For those who have never been pregnant before, just thinking about childbirth can be incredibly intimidating. Not only can it lead to, you know, having a baby, but it's also associated with excruciating pain and wild bodily functions and anatomical changes. One completely normal yet jarring detail that people tend to freak out about is what happens to the skin between the vaginal opening and the anus, aka the "perineum," when a baby is born.

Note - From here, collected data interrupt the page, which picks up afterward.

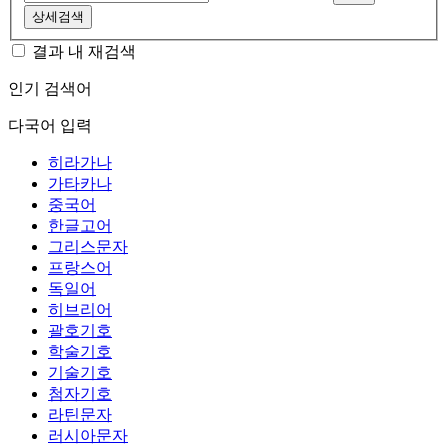
상세검색
결과 내 재검색
인기 검색어
다국어 입력
히라가나
가타카나
중국어
한글고어
그리스문자
프랑스어
독일어
히브리어
괄호기호
학술기호
기술기호
첨자기호
라틴문자
러시아문자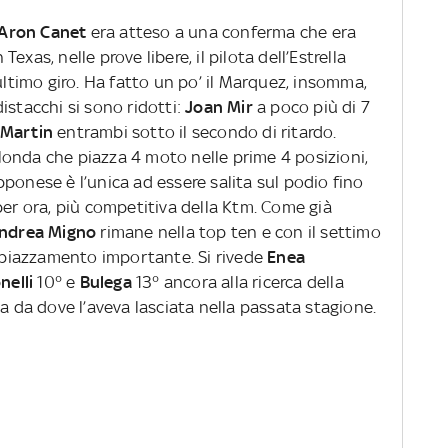
Aron Canet
era atteso a una conferma che era
xas, nelle prove libere, il pilota dell’Estrella
ultimo giro. Ha fatto un po’ il Marquez, insomma,
istacchi si sono ridotti:
Joan Mir
a poco più di 7
 Martin
entrambi sotto il secondo di ritardo.
onda che piazza 4 moto nelle prime 4 posizioni,
ponese è l’unica ad essere salita sul podio fino
per ora, più competitiva della Ktm. Come già
ndrea Migno
rimane nella top ten e con il settimo
piazzamento importante. Si rivede
Enea
nelli
10° e
Bulega
13° ancora alla ricerca della
sa da dove l’aveva lasciata nella passata stagione.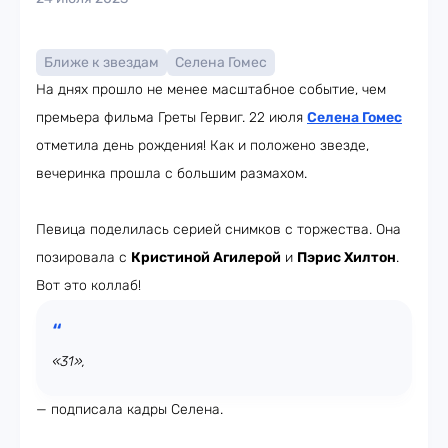
Ближе к звездам
Селена Гомес
На днях прошло не менее масштабное событие, чем
премьера фильма Греты Гервиг. 22 июля
Селена Гомес
отметила день рождения! Как и положено звезде,
вечеринка прошла с большим размахом.
Певица поделилась серией снимков с торжества. Она
позировала c
Кристиной Агилерой
и
Пэрис Хилтон
.
Вот это коллаб!
«31»,
— подписала кадры Селена.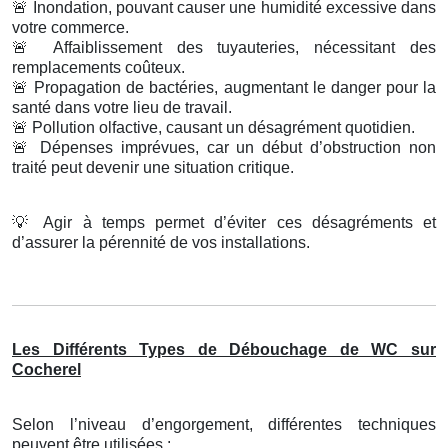
🚨
Inondation, pouvant causer une humidité excessive dans
votre commerce.
🚨
Affaiblissement des tuyauteries, nécessitant des
remplacements coûteux.
🚨
Propagation de bactéries, augmentant le danger pour la
santé dans votre lieu de travail.
🚨
Pollution olfactive, causant un désagrément quotidien.
🚨
Dépenses imprévues, car un début d’obstruction non
traité peut devenir une situation critique.
💡
Agir à temps permet d’éviter ces désagréments et
d’assurer la pérennité de vos installations.
Les Différents Types de Débouchage de WC sur
Cocherel
Selon l’niveau d’engorgement, différentes techniques
peuvent être utilisées :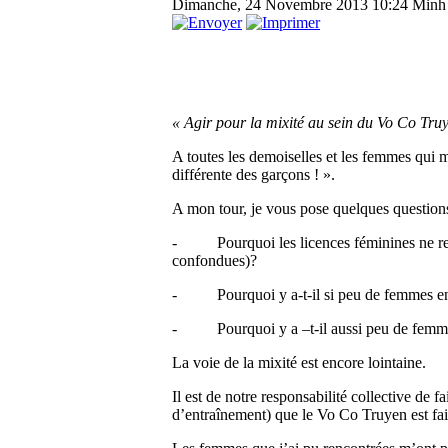
Dimanche, 24 Novembre 2013 10:24
Minh
« Agir pour la mixité au sein du Vo Co Tru
A toutes les demoiselles et les femmes qui 
différente des garçons ! ».
A mon tour, je vous pose quelques questions
- Pourquoi les licences féminines ne représ
confondues)?
- Pourquoi y a-t-il si peu de femmes en ta
- Pourquoi y a –t-il aussi peu de femmes 
La voie de la mixité est encore lointaine.
Il est de notre responsabilité collective de f
d’entraînement) que le Vo Co Truyen est fait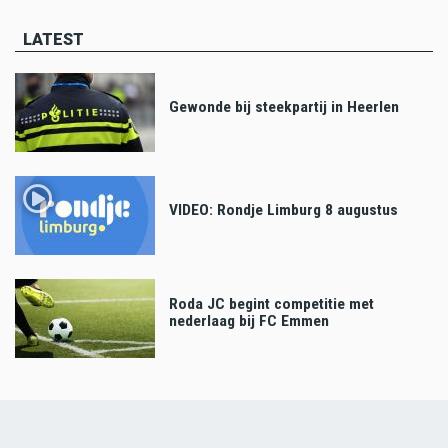
LATEST
Gewonde bij steekpartij in Heerlen
VIDEO: Rondje Limburg 8 augustus
Roda JC begint competitie met
nederlaag bij FC Emmen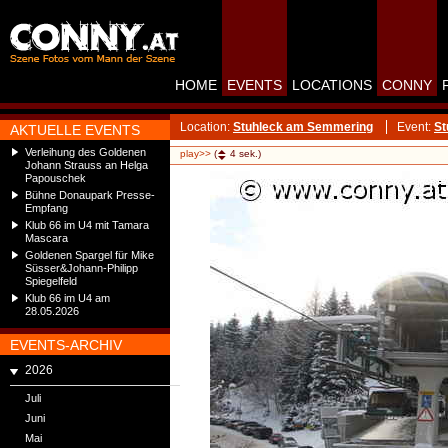
HOME
EVENTS
LOCATIONS
CONNY
Location:
Stuhleck am Semmering
Event:
St
AKTUELLE EVENTS
Verleihung des Goldenen
play>>
(
4
sek.)
Johann Strauss an Helga
Papouschek
Bühne Donaupark Presse-
Empfang
Klub 66 im U4 mit Tamara
Mascara
Goldenen Spargel für Mike
Süsser&Johann-Philipp
Spiegelfeld
Klub 66 im U4 am
28.05.2026
EVENTS-ARCHIV
2026
Juli
Juni
Mai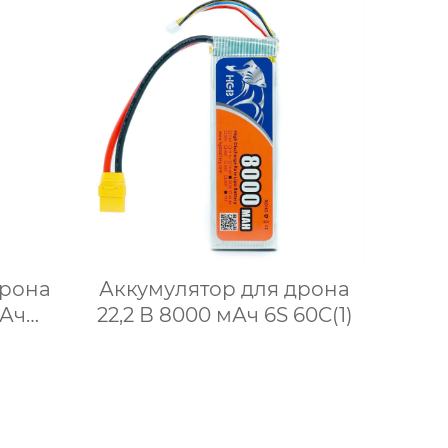
дрона
Аккумулятор для дрона
 Ач
22,2 В 8000 мАч 6S 60C(1)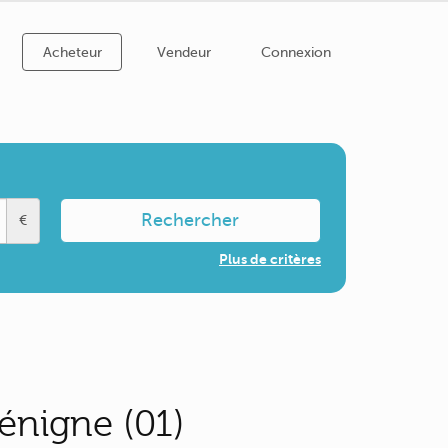
Acheteur
Vendeur
Connexion
Rechercher
€
Plus de critères
énigne (01)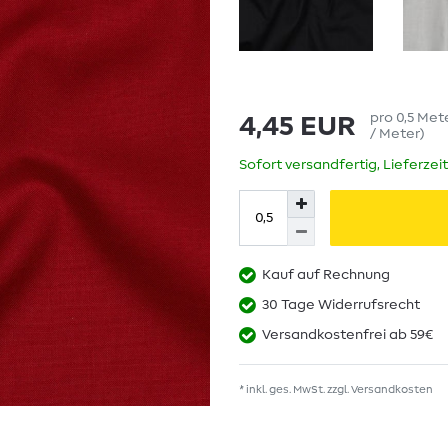
pro
0,5
Met
4,45 EUR
/ Meter
)
Sofort versandfertig, Lieferzei
Kauf auf Rechnung
30 Tage Widerrufsrecht
Versandkostenfrei ab 59€
* inkl. ges. MwSt. zzgl.
Versandkosten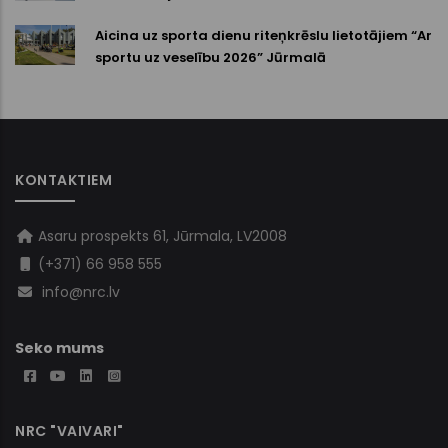
Aicina uz sporta dienu riteņkrēslu lietotājiem “Ar
sportu uz veselību 2026” Jūrmalā
KONTAKTIEM
Asaru prospekts 61, Jūrmala, LV2008
(+371) 66 958 555
info@nrc.lv
Seko mums
NRC "VAIVARI"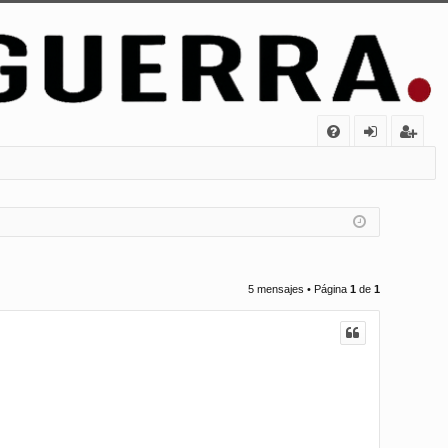
FA
de
eg
Q
nt
ist
ifi
ra
ca
rs
rs
e
5 mensajes • Página
1
de
1
e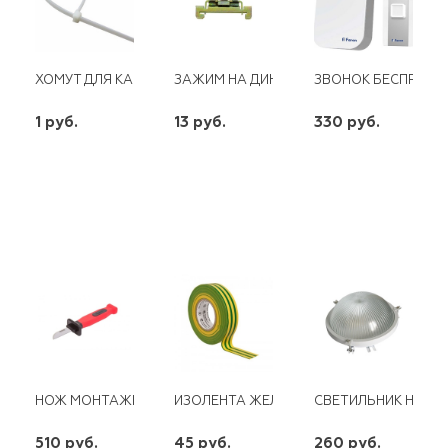
ХОМУТ ДЛЯ КАБЕЛЯ БЕЛ. 4Х150
ЗАЖИМ НА ДИН РЕЙКУ HDW-211 ЭКФ
ЗВОНОК БЕСПР. FER
1 руб.
13 руб.
330 руб.
шт
шт
шт
-
+
-
+
-
+
НОЖ МОНТАЖНИКА ЛЕЗВИЕ 42 REXANT
ИЗОЛЕНТА ЖЕЛТО-ЗЕЛЕНАЯ 0,13Х15Х10М
СВЕТИЛЬНИК НПП-03
510 руб.
45 руб.
260 руб.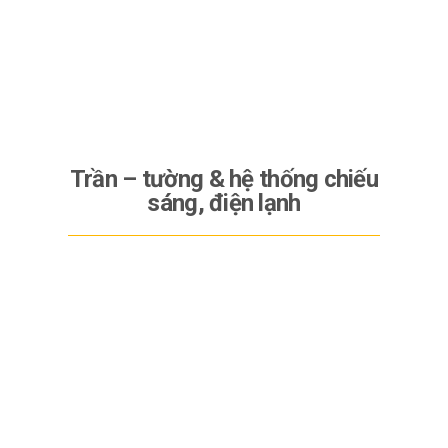
Trần – tường & hệ thống chiếu
sáng, điện lạnh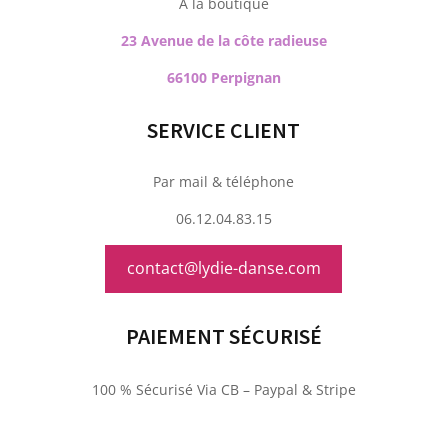
À la boutique
23 Avenue de la côte radieuse
66100 Perpignan
SERVICE CLIENT
Par mail & téléphone
06.12.04.83.15
contact@lydie-danse.com
PAIEMENT SÉCURISÉ
100 % Sécurisé Via CB – Paypal & Stripe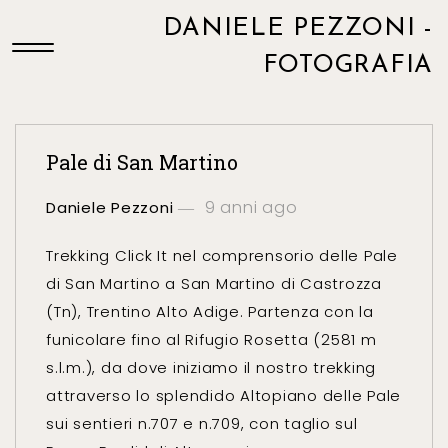
DANIELE PEZZONI -
FOTOGRAFIA
Pale di San Martino
9 anni ago
Daniele Pezzoni
Trekking Click It nel comprensorio delle Pale
di San Martino a San Martino di Castrozza
(Tn), Trentino Alto Adige. Partenza con la
funicolare fino al Rifugio Rosetta (2581 m
s.l.m.), da dove iniziamo il nostro trekking
attraverso lo splendido Altopiano delle Pale
sui sentieri n.707 e n.709, con taglio sul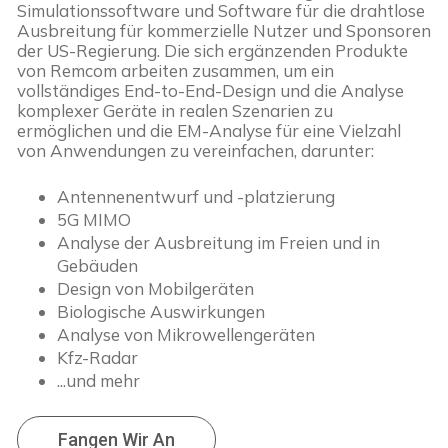
Simulationssoftware und Software für die drahtlose
Ausbreitung für kommerzielle Nutzer und Sponsoren
der US-Regierung. Die sich ergänzenden Produkte
von Remcom arbeiten zusammen, um ein
vollständiges End-to-End-Design und die Analyse
komplexer Geräte in realen Szenarien zu
ermöglichen und die EM-Analyse für eine Vielzahl
von Anwendungen zu vereinfachen, darunter:
Antennenentwurf und -platzierung
5G MIMO
Analyse der Ausbreitung im Freien und in
Gebäuden
Design von Mobilgeräten
Biologische Auswirkungen
Analyse von Mikrowellengeräten
Kfz-Radar
...und mehr
Fangen Wir An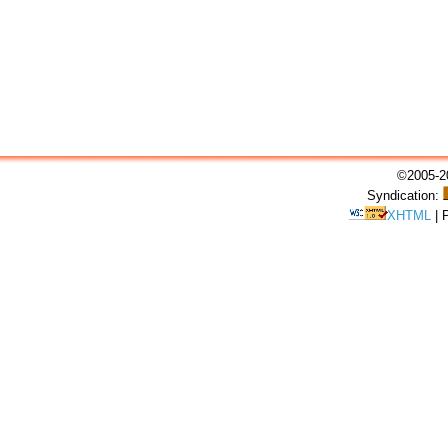
©2005-20
Syndication:
XHTML
|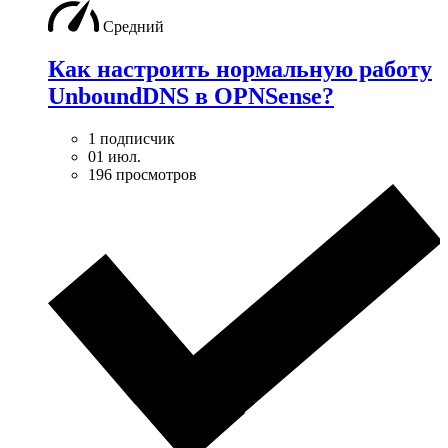
Средний
Как настроить нормальную работу
UnboundDNS в OPNSense?
1 подписчик
01 июл.
196 просмотров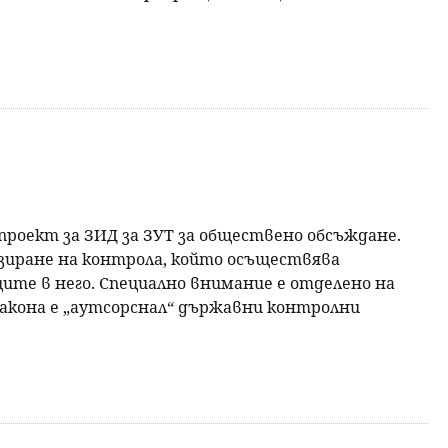
проект за ЗИД за ЗУТ за обществено обсъждане.
зиране на контрола, който осъществява
те в него. Специално внимание е отделено на
акона е „аутсорснал“ държавни контролни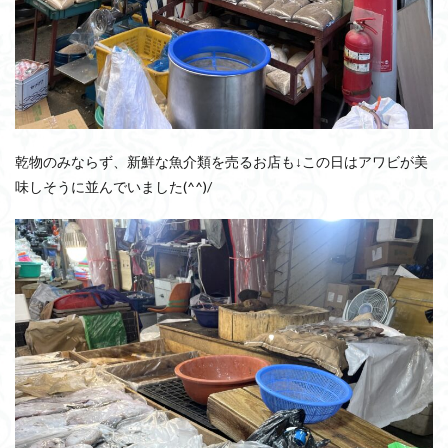
乾物のみならず、新鮮な魚介類を売るお店も↓この日はアワビが美
味しそうに並んでいました(^^)/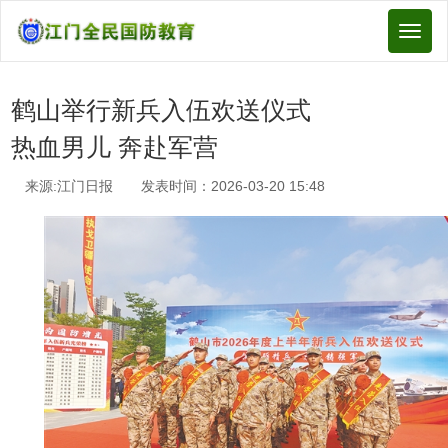
Toggl
naviga
鹤山举行新兵入伍欢送仪式
热血男儿 奔赴军营
来源:江门日报 发表时间：2026-03-20 15:48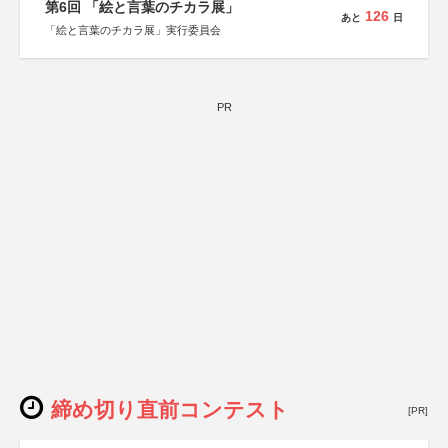
第6回 「絵と言葉のチカラ展」
126
あと
日
「絵と言葉のチカラ展」実行委員会
PR
締め切り直前コンテスト
[PR]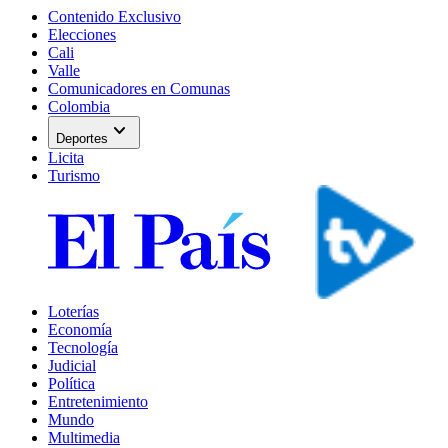
Contenido Exclusivo
Elecciones
Cali
Valle
Comunicadores en Comunas
Colombia
expand_more
Deportes
Licita
Turismo
Loterías
Economía
Tecnología
Judicial
Política
Entretenimiento
Mundo
Multimedia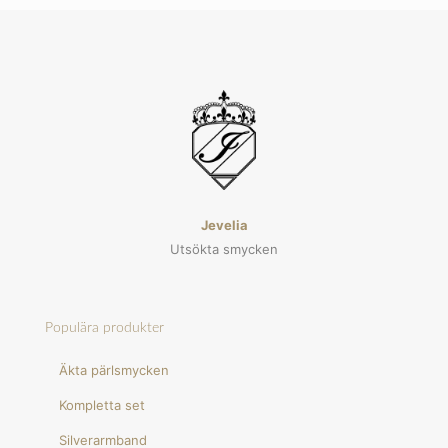
Jevelia
Utsökta smycken
Populära produkter
Äkta pärlsmycken
Kompletta set
Silverarmband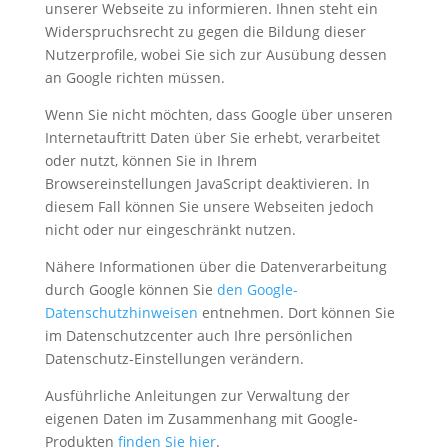
unserer Webseite zu informieren. Ihnen steht ein
Widerspruchsrecht zu gegen die Bildung dieser
Nutzerprofile, wobei Sie sich zur Ausübung dessen
an Google richten müssen.
Wenn Sie nicht möchten, dass Google über unseren
Internetauftritt Daten über Sie erhebt, verarbeitet
oder nutzt, können Sie in Ihrem
Browsereinstellungen JavaScript deaktivieren. In
diesem Fall können Sie unsere Webseiten jedoch
nicht oder nur eingeschränkt nutzen.
Nähere Informationen über die Datenverarbeitung
durch Google können Sie
den Google-
Datenschutzhinweisen
entnehmen. Dort können Sie
im Datenschutzcenter auch Ihre persönlichen
Datenschutz-Einstellungen verändern.
Ausführliche Anleitungen zur Verwaltung der
eigenen Daten im Zusammenhang mit Google-
Produkten
finden Sie hier
.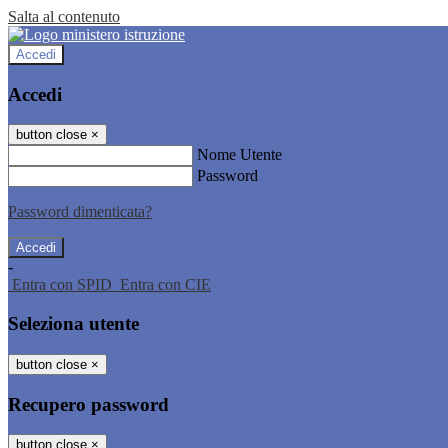
Salta al contenuto
Accedi
Accedi
button close
×
Nome Utente
Password
Password dimenticata?
-
Entra con SPID
Entra con CIE
Seleziona utente
button close
×
Recupero password
button close
×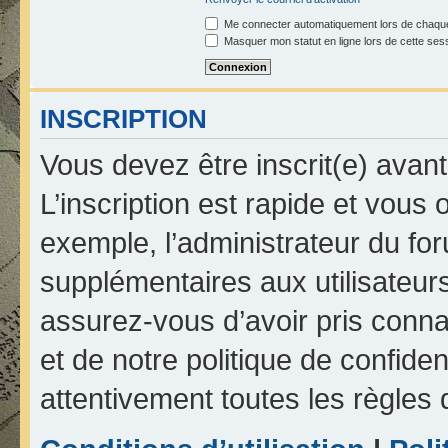
Me connecter automatiquement lors de chaque
Masquer mon statut en ligne lors de cette ses
INSCRIPTION
Vous devez être inscrit(e) avan
L’inscription est rapide et vou
exemple, l’administrateur du fo
supplémentaires aux utilisateurs
assurez-vous d’avoir pris connai
et de notre politique de confiden
attentivement toutes les règles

Here's the truth: When someone gives birth for the first time, it's very common for this skin to tear, explains Fahimeh Sasan, DO, an Ob/Gyn in New York City and founding physician at Kind Body, a women's health and fertility clinic. According to the American College of Obstetrics and Gynecology (ACOG), between 53- 79% of vaginal deliveries will result in some type of laceration, although it usually doesn't lead to any kind of functional issues. "It's just a given fact, because the vagina is small, and a baby is six to eight pounds," she says. "It makes sense."
In the past when doctors would deliver babies, they would make a small cut with scissors to help aid in the delivery of the baby’s head — a procedure called an episiotomy. "The thought back then was that doing a controlled cut, as opposed to letting a woman naturally tear, was somehow better," Dr. Sasan says. In 2006, the ACOG changed its recommendation around episiotomies, stating that there's "no immediate or long-term maternal benefit of routine episiotomy." Since then, episiotomy rates have significantly declined in the United States, which is a good thing.
Doctors know, based on research, that allowing a birthing person to tear naturally actually has some benefits. For one, the perineum heals quicker and better when it tears naturally, plus it tends to feel less painful, Dr. Sasan says. There are various degrees of perineal tears, ranging from a complete tear from the rectum to the vagina that includes pelvic muscles, to just a small tear in the outer skin. There are a number of factors that can influence the degree of the tear, such as the size of the baby, whether it's someone's first pregnancy, and the length of a person's perineum. (Interestingly, perineal massage during labor can help to prevent a tear.) Luckily, a natural tear won't increase the risk of the tear getting worse, she says.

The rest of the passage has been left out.